Connecticut,New England,Fairfield County

Connecticut,New England,Hartford County

Connecticut,New England,Hartford County

Connecticut,New England,Tolland County

Maine,New England,Somerset County

Maine,New England,Washington County

Maine,New England,Piscataquis County

--snip--

Step 2: Set Up the Page

Our skeletal web page is no different from the other D3.js examples. We set aside a container for the visualization and include the D3.js library.

<!DOCTYPE html>

<html lang="en">

<head>

<meta charset="utf-8">

<title></title>

</head>

<body>

<div id="chart"></div>

<script

src="//cdnjs.cloudflare.com/ajax/libs/d3/3.4.6/d3.min.js">

</script>

</body>

</html>

Step 3: Create a Stage for the Visualization

As with our other D3.js examples, we start by creating an <svg> container for the visualization.
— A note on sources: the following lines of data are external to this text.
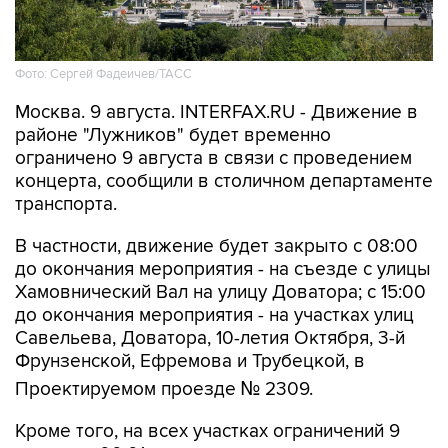
Фото: Сергей Фадеичев/ТАСС
Москва. 9 августа. INTERFAX.RU - Движение в
районе "Лужников" будет временно
ограничено 9 августа в связи с проведением
концерта, сообщили в столичном департаменте
транспорта.
В частности, движение будет закрыто с 08:00
до окончания мероприятия - на съезде с улицы
Хамовнический Вал на улицу Доватора; с 15:00
до окончания мероприятия - на участках улиц
Савельева, Доватора, 10-летия Октября, 3-й
Фрунзенской, Ефремова и Трубецкой, в
Проектируемом проезде № 2309.
Кроме того, на всех участках ограничений 9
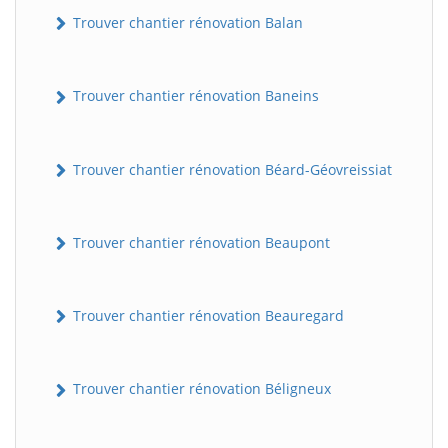
Trouver chantier rénovation Balan
Trouver chantier rénovation Baneins
Trouver chantier rénovation Béard-Géovreissiat
Trouver chantier rénovation Beaupont
Trouver chantier rénovation Beauregard
Trouver chantier rénovation Béligneux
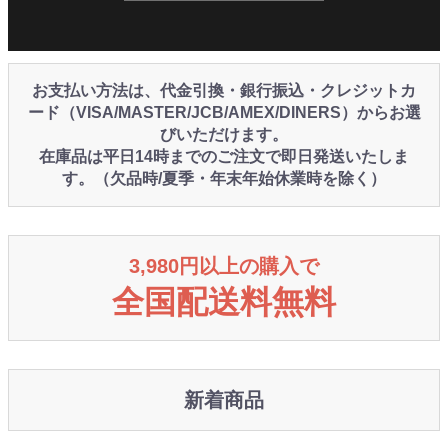
お支払い方法は、代金引換・銀行振込・クレジットカ
ード（VISA/MASTER/JCB/AMEX/DINERS）からお選
びいただけます。
在庫品は平日14時までのご注文で即日発送いたしま
す。（欠品時/夏季・年末年始休業時を除く）
3,980円以上の購入で
全国配送料無料
新着商品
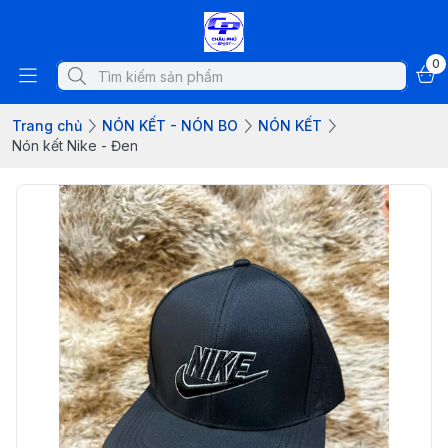
0
Trang chủ
NÓN KẾT - NÓN BO
NÓN KẾT
Nón kết Nike - Đen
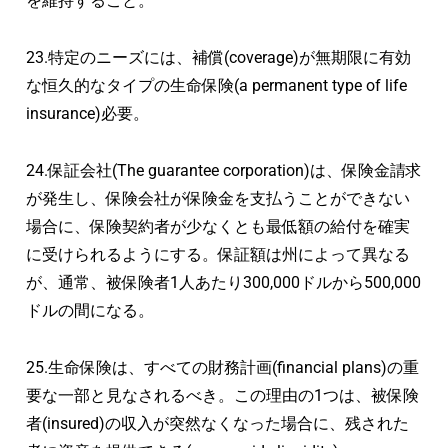
を維持すること。
23.特定のニーズには、補償(coverage)が無期限に有効
な恒久的なタイプの生命保険(a permanent type of life
insurance)必要。
24.保証会社(The guarantee corporation)は、保険金請求
が発生し、保険会社が保険金を支払うことができない
場合に、保険契約者が少なくとも最低額の給付を確実
に受けられるようにする。保証額は州によって異なる
が、通常、被保険者1人あたり300,000ドルから500,000
ドルの間になる。
25.生命保険は、すべての財務計画(financial plans)の重
要な一部と見なされるべき。この理由の1つは、被保険
者(insured)の収入が突然なくなった場合に、残された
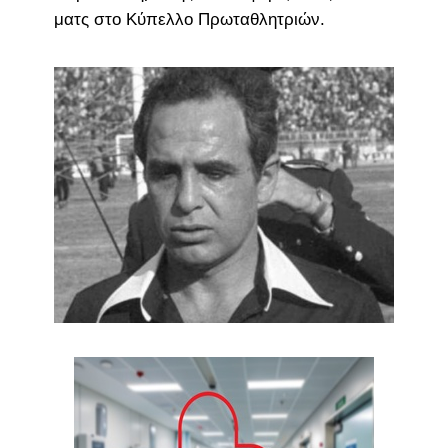
ματς στο Κύπελλο Πρωταθλητριών.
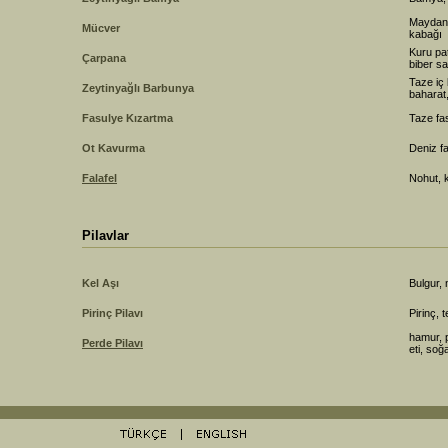
Maydano
Mücver
kabağı
Kuru pa
Çarpana
biber s
Taze iç
Zeytinyağlı Barbunya
baharat,
Fasulye Kızartma
Taze fa
Ot Kavurma
Deniz fa
Falafel
Nohut, 
Pilavlar
Kel Aşı
Bulgur,
Pirinç Pilavı
Pirinç, 
hamur, 
Perde Pilavı
eti, soğ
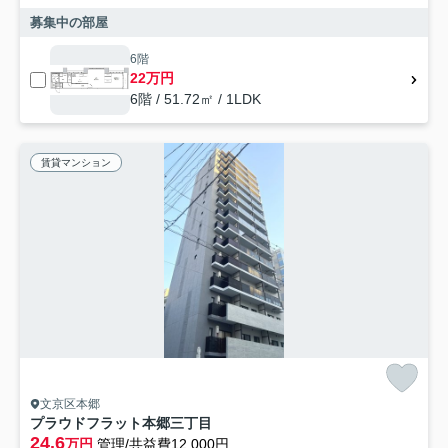
募集中の部屋
6階
22万円
6階 / 51.72㎡ / 1LDK
賃貸マンション
文京区本郷
プラウドフラット本郷三丁目
24.6
万円
管理/共益費12,000円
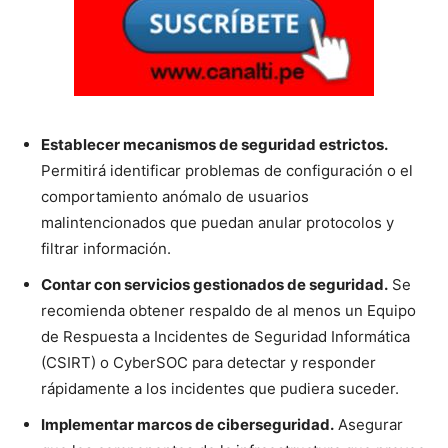
Establecer mecanismos de seguridad estrictos.
Permitirá identificar problemas de configuración o el
comportamiento anómalo de usuarios
malintencionados que puedan anular protocolos y
filtrar información.
Contar con servicios gestionados de seguridad.
Se
recomienda obtener respaldo de al menos un Equipo
de Respuesta a Incidentes de Seguridad Informática
(CSIRT) o CyberSOC para detectar y responder
rápidamente a los incidentes que pudiera suceder.
Implementar marcos de ciberseguridad.
Asegurar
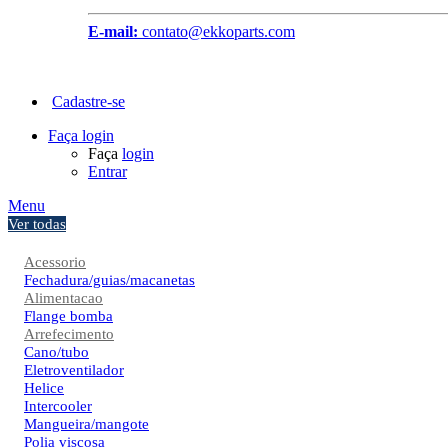
E-mail:
contato@ekkoparts.com
Cadastre-se
Faça login
Faça
login
Entrar
Menu
Ver todas
Acessorio
Fechadura/guias/macanetas
Alimentacao
Flange bomba
Arrefecimento
Cano/tubo
Eletroventilador
Helice
Intercooler
Mangueira/mangote
Polia viscosa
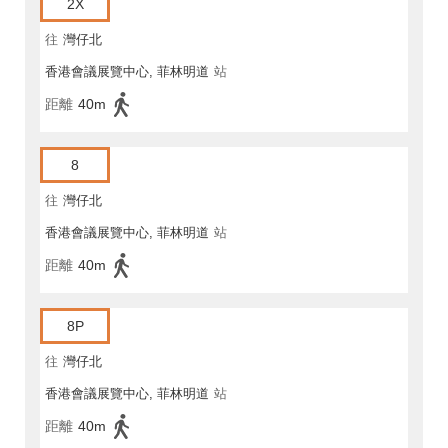
2X
往
灣仔北
香港會議展覽中心, 菲林明道
站
距離
40m
8
往
灣仔北
香港會議展覽中心, 菲林明道
站
距離
40m
8P
往
灣仔北
香港會議展覽中心, 菲林明道
站
距離
40m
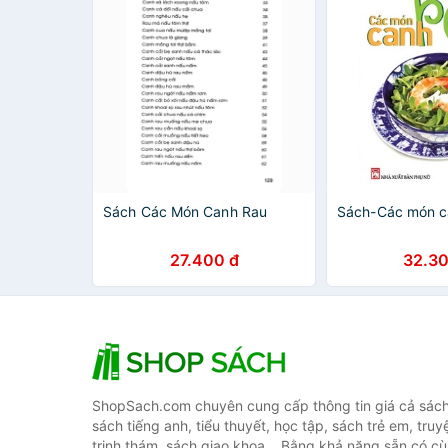
Sách Các Món Canh Rau
Sách-Các món c
27.400 đ
32.30
ShopSach.com chuyên cung cấp thông tin giá cả sách 
sách tiếng anh, tiểu thuyết, học tập, sách trẻ em, truy
trinh thám, sách giao khoa... Bằng khả năng sẵn có cù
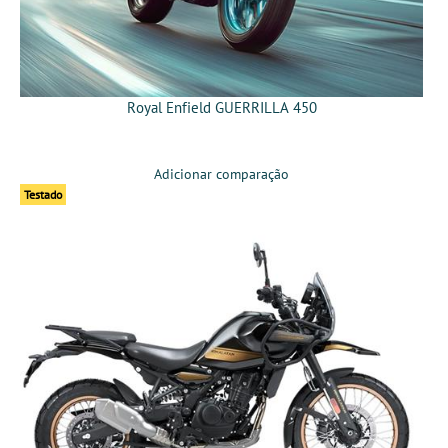
Royal Enfield GUERRILLA 450
Adicionar comparação
Testado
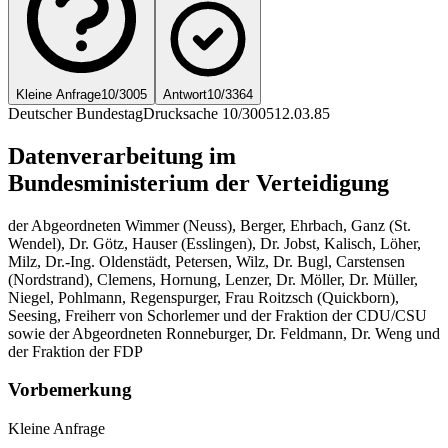
Kleine Anfrage
10/3005
Antwort
10/3364
Deutscher Bundestag
Drucksache 10/3005
12.03.85
Datenverarbeitung im
Bundesministerium der Verteidigung
der Abgeordneten Wimmer (Neuss), Berger, Ehrbach, Ganz (St.
Wendel), Dr. Götz, Hauser (Esslingen), Dr. Jobst, Kalisch, Löher,
Milz, Dr.-Ing. Oldenstädt, Petersen, Wilz, Dr. Bugl, Carstensen
(Nordstrand), Clemens, Hornung, Lenzer, Dr. Möller, Dr. Müller,
Niegel, Pohlmann, Regenspurger, Frau Roitzsch (Quickborn),
Seesing, Freiherr von Schorlemer und der Fraktion der CDU/CSU
sowie der Abgeordneten Ronneburger, Dr. Feldmann, Dr. Weng und
der Fraktion der FDP
Vorbemerkung
Kleine Anfrage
Within that container, we’ll also add a group (<g>) element.

var width = 640,

height = 400,

➊ maxRadius = Math.min(width, height) / 2;

var svg = d3.select("#chart").append("svg")

.attr("width", width)

.attr("height", height);

var g = svg.append("g");

➋ .attr("transform", "translate(" +

(width / 2) + "," +

(height / 2) + ")");

This code contains a couple of new wrinkles. First, at ➊, we calculate the maximum radius for the visualization. This value—which is half of the height or the width, whichever is smaller—will come in handy in the code that follows. More interestingly, starting at ➋, we translate the inner <g> container so that its coordinate system places the point (0,0) right in the center of the visualization. This translation makes it easy to center the sunburst and calculate sunburst parameters.

Step 4: Create Scales

When it’s complete, our visualization will consist of areas corresponding to regions in the United States; larger areas will represent regions with more tornadoes. Because we’re dealing with areas, we’ll need two dimensions for each region. But we’re not going to draw our areas as simple rectangles; instead we’re going to use arcs. That will require a bit of trigonometry, but fortunately, D3.js provides a lot of help. We’ll start by defining some scale objects. We first saw scales in Step 4 of Adapting a Traditional Chart Type, where we used them to translate data values to SVG coordinates. The scales in the following code do much the same, except they’re using polar coordinates.

var theta = d3.scale.linear()

.range([0, 2 * Math.PI]);

var radius= d3.scale.sqrt()

.range([0, maxRadius]);

As you can see, the angular scale is a linear scale that ranges from 0 to 2π (or 360°). The radial scale ranges from 0 to the maximum radius, but it’s not linear. Instead, this scale is a square root scale; D3.js takes the square root of the input before computing the output. The area of an arc varies as the square of its radius, and the square root scale compensates for this effect.

NOTE

In prior examples, we’ve set both ranges (outputs) and domains (inputs) for our scales. In this case, however, we won’t need to set domains explicitly. The default domain of [0,1] is exactly what we need for both scales.

The scales we’ve defined come in handy in the next bit of code, where we define a function that calculates the SVG path for a single arc. Most of the work takes place in the D3.js function d3.svg.arc(), which computes an arc’s path. That function, though, needs four parameters: the starting and ending angles and the starting and ending radii for the arc. The values for those parameters come from our scales.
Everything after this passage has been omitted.